TotalSobolKNN(X, y, noise=False, approx_knn=True)
array([0.56031995, 0.44917851, 0.24896301])
Using Subsamples
The use of subsamples to accelerate computation of the outer loop expectation is available via the argument n_mc. Both random and twinning (Vakayil and Joseph, 2022) subsamples are available, where twinning subsamples could provide better approximation for the full data at a higher computational cost.
Random Subsamples
TotalSobolKNN(X, y, noise=False, n_mc=1000, random_state=43)

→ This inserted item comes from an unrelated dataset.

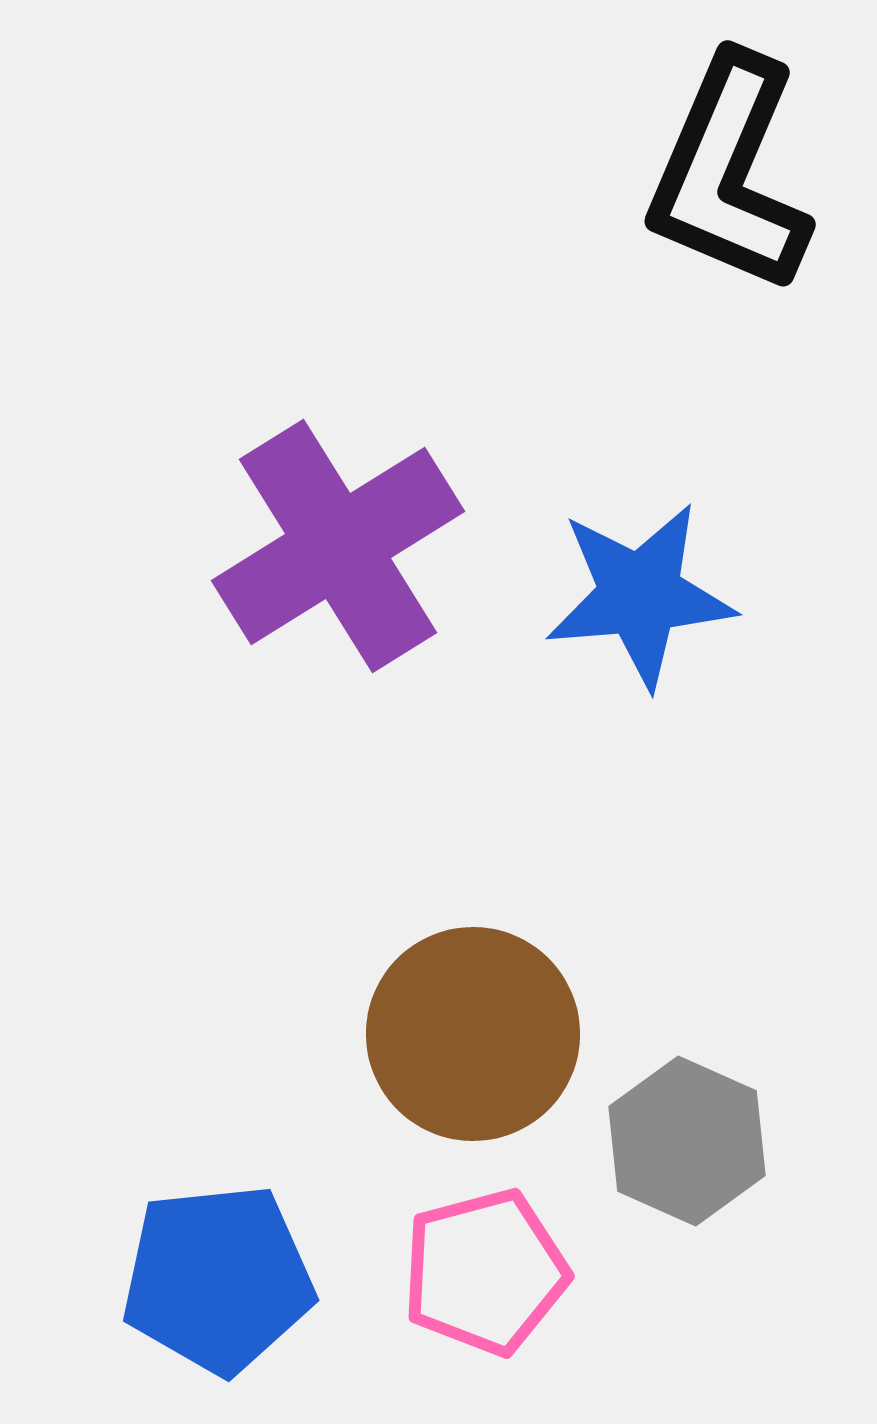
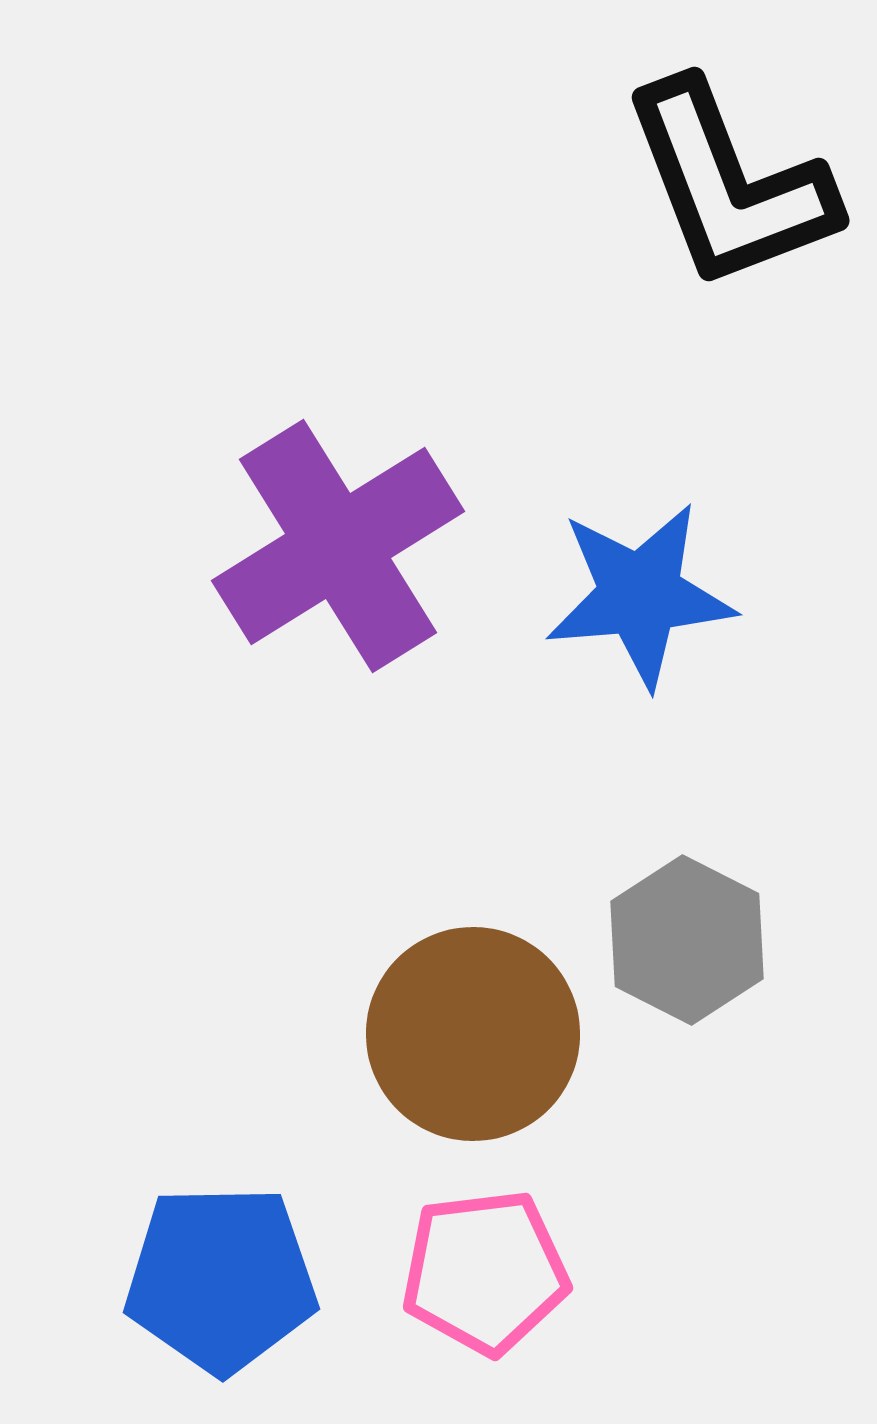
black L-shape: moved 11 px down; rotated 44 degrees counterclockwise
gray hexagon: moved 201 px up; rotated 3 degrees clockwise
pink pentagon: rotated 8 degrees clockwise
blue pentagon: moved 3 px right; rotated 5 degrees clockwise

array([0.51637338, 0.43505694, 0.2499616 ])
Twinning Subsamples
TotalSobolKNN(X, y, noise=False, n_mc=1000, twin_mc=True, random_state=43)
array([0.55400658, 0.45723359, 0.26196488])
All the Tricks Together
Using all the speed-up tricks, we can easily run TotalSobolKNN on dataset with a million instances.
np.random.seed(43)
n = 1000000
p = 3
X = np.random.uniform(size=(n,p))
y = np.apply_along_axis(ishigami, 1, X)
TotalSobolKNN(X, y, noise=False, n_mc=5000, approx_knn=True, n_jobs=4, random_state=43)
array([0.56205949, 0.44260965, 0.23462873])
Noisy Data
We now look at the estimation performance on the noisy data \(y = f(X) + \epsilon\) where \(\epsilon\sim\mathcal{N}(0,1)\) is the random error. For noisy data, TotalSobolKNN implements the Noise-Adjusted Nearest-Neighbor estimator in Huang and Joseph (2024), which corrects the bias by the Nearest-Neighbor estimator from Broto et al. (2020) when applied on noisy data.
np.random.seed(43)
n = 10000
p = 3
X = np.random.uniform(size=(n,p))
y = np.apply_along_axis(ishigami, 1, X) + np.random.normal(size=n)
TotalSobolKNN(X, y, noise=True)
array([0.56334545, 0.43502825, 0.23528718])
For more details about TotalSobolKNN, please Huang and Joseph (2024).
References
Huang, C., & Joseph, V. R. (2024). Factor Importance Ranking and Selection using Total Indices. arXiv preprint arXiv:2401.00800.
Sobol’, I. M. (2001). Global sensitivity indices for nonlinear mathematical models and their Monte Carlo estimates. Mathematics and computers in simulation, 55(1-3), 271-280.
Broto, B., Bachoc, F., & Depecker, M. (2020). Variance reduction for estimation of Shapley effects and adaptation to unknown input distribution. SIAM/ASA Journal on Uncertainty Quantification, 8(2), 693-716.
Douze, M., Guzhva, A., Deng, C., Johnson, J., Szilvasy, G., Mazaré, P.E., Lomeli, M., Hosseini, L., & Jégou, H., (2024). The Faiss library. arXiv preprint arXiv:2401.08281.
Vakayil, A., & Joseph, V. R. (2022). Data twinning. Statistical Analysis and Data Mining: The ASA Data Science Journal, 15(5), 598-610.